А потом закружилось, покатилось. Как дочь врага народа меня уволили из театра, сняли с фильма, в котором я только что начала сниматься… Себе теперь я тоже больше неподвластна, на моих руках Мама и дочь.
Потекли все приобретенные вещи в скупку за гроши. Куда идти? Что делать?.. Мне двадцать три года, девочка, Мама никогда не работала. Меня стали бояться, сторониться, ждать от кого-нибудь помощи бессмысленно — начался страшный, жуткий, знаменитый 37-й год. Над страной черная туча, за несколько месяцев арестовали тысячи людей, и все от страха закрылись и слушают по ночам, за кем идут. Осталось два-три друга дома, но они могут поддержать только морально, материально они сами нищие.

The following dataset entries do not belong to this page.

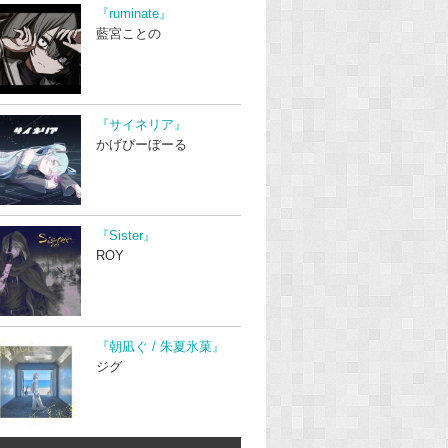
『ruminate』
藍宮ことの
『サイネリア』
かげぴーぼーる
『Sister』
ROY
『朝凪ぐ / 朱夏氷菓』
ジグ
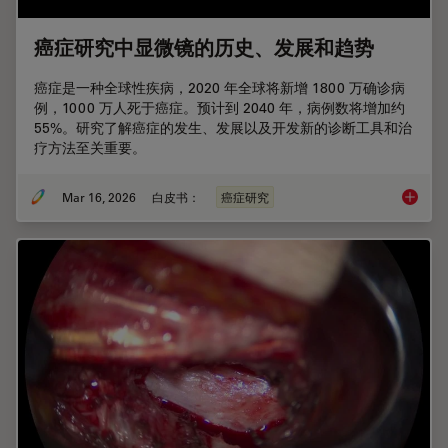
癌症研究中显微镜的历史、发展和趋势
癌症是一种全球性疾病，2020 年全球将新增 1800 万确诊病
例，1000 万人死于癌症。预计到 2040 年，病例数将增加约
55%。研究了解癌症的发生、发展以及开发新的诊断工具和治
疗方法至关重要。
Mar 16, 2026
白皮书：
癌症研究
癌症研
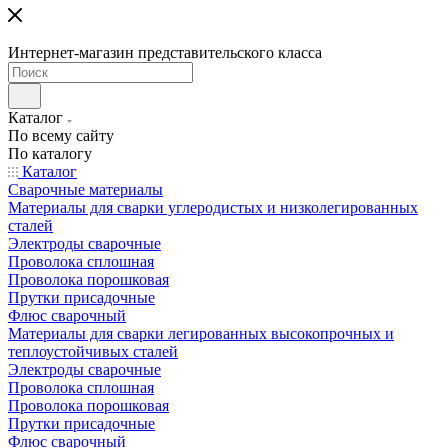
Интернет-магазин представительского класса
Каталог
По всему сайту
По каталогу
Каталог
Сварочные материалы
Материалы для сварки углеродистых и низколегированных
сталей
Электроды сварочные
Проволока сплошная
Проволока порошковая
Прутки присадочные
Флюс сварочный
Материалы для сварки легированных высокопрочных и
теплоустойчивых сталей
Электроды сварочные
Проволока сплошная
Проволока порошковая
Прутки присадочные
Флюс сварочный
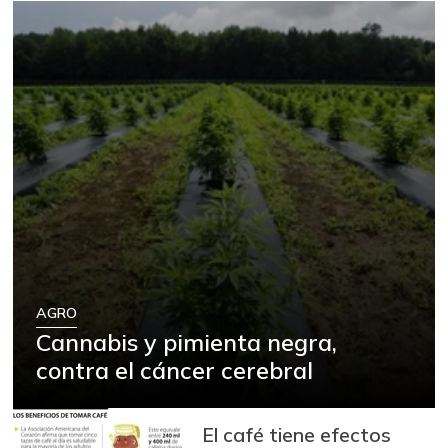
AGRO
Cannabis y pimienta negra,
contra el cáncer cerebral
El café tiene efectos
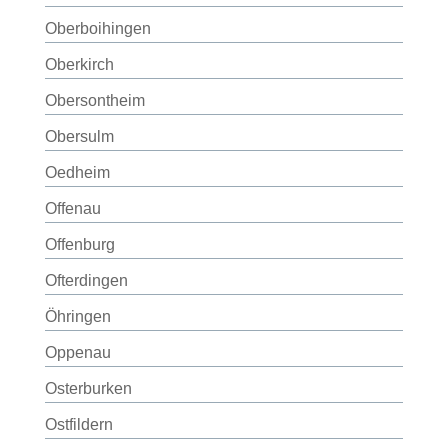
Oberboihingen
Oberkirch
Obersontheim
Obersulm
Oedheim
Offenau
Offenburg
Ofterdingen
Öhringen
Oppenau
Osterburken
Ostfildern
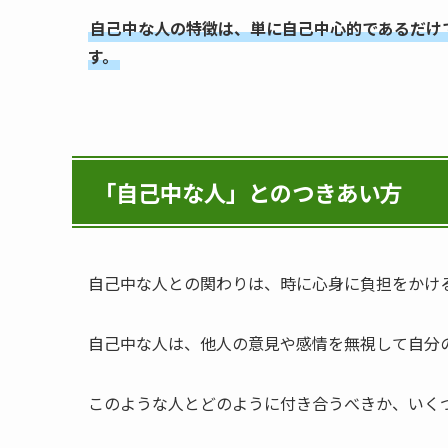
自己中な人の特徴は、単に自己中心的であるだけ
す。
「自己中な人」とのつきあい方
自己中な人との関わりは、時に心身に負担をかけ
自己中な人は、他人の意見や感情を無視して自分
このような人とどのように付き合うべきか、いく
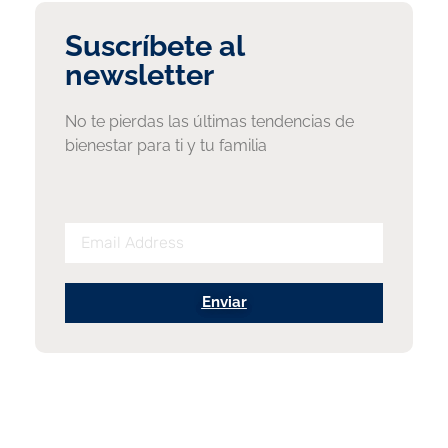
Suscríbete al
newsletter
No te pierdas las últimas tendencias de
bienestar para ti y tu familia
Enviar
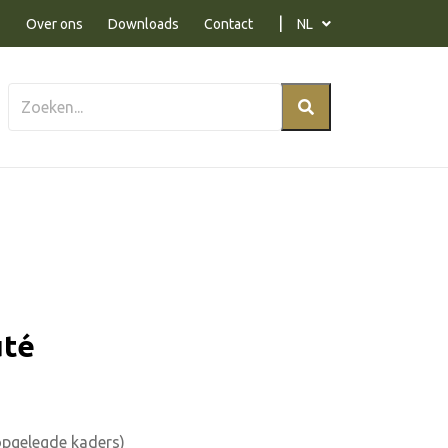
Over ons
Downloads
Contact
NL
uté
pgelegde kaders)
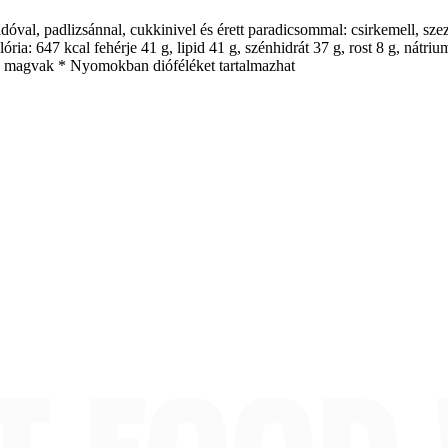
val, padlizsánnal, cukkinivel és érett paradicsommal: csirkemell, szez
lória: 647 kcal fehérje 41 g, lipid 41 g, szénhidrát 37 g, rost 8 g, nát
tár, magvak * Nyomokban dióféléket tartalmazhat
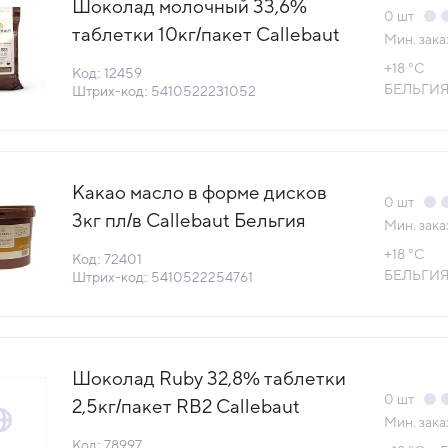
Шоколад молочный 33,6%
0
шт
таблетки 10кг/пакет Callebaut
Мин. зака
Бельгия (823NV-595) (НМ)
+18 °С
Код: 12459
(КОД 12459)(+18°С)
БЕЛЬГИ
Штрих-код: 5410522231052
Какао масло в форме дисков
0
шт
3кг пл/в Callebaut Бельгия
Мин. зака
(NCB-HDO3-654) (НМ) (КОД
+18 °С
Код: 72401
72401) (+18°С)
БЕЛЬГИ
Штрих-код: 5410522254761
Шоколад Ruby 32,8% таблетки
0
шт
2,5кг/пакет RB2 Callebaut
Мин. зака
Бельгия (CHR- Q37RB2-E4-
Код: 78997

Тося, которая теперь живет прекрасно, почти прекратила общение. Она года два назад вышла замуж за большого военного, брата члена правительства Куйбышева и стала странно себя вести. Не то чтобы она совсем исчезла, но приезжает в нашу убогую комнату редко, неожиданно, роскошно одетая, на машине, привозит еду и подарки и так же неожиданно исчезает, не приглашая к себе, не оставляя никаких координат. А сейчас исчезла совсем. Самое невыносимое — душевная мука… неотступная… без сна… Папа, Баби! Баби, Папа! Где они?! Как?! Папу уже ведут на расстрел… От этих видений мечусь по бульвару. Горе, как огромная черная туча.
В знаменитых очередях на Лубянке к окошку для справок я услышала, что в подвалах расстреливают! Что суда не бывает! Я бросилась к железным воротам Лубянки.
— Убийцы! Негодяи! Отдайте Баби! Папу! Что вы с ними сделали?!
Из-под земли вырос человек в штатском, больно схватил меня за руки, трясет, шипит мне в лицо:
— Дура, замолчи! Успокойся! Заберут и тебя! Беги! Беги скорей! — И толкнул меня в сумерки.
Запомнилось лицо: напряженное, серое, с черными глазами. Я побежала. Если меня арестуют, погибнут и Мама, и Малюшка. Маму успокаиваю: все обойдется, денег еще очень много…
Левушка, брат мой, кровинушка моя, половинка, друг мой верный! Он не оставляет меня одну. Он уже на последнем курсе архитектурного института, он после занятий бежит к нам!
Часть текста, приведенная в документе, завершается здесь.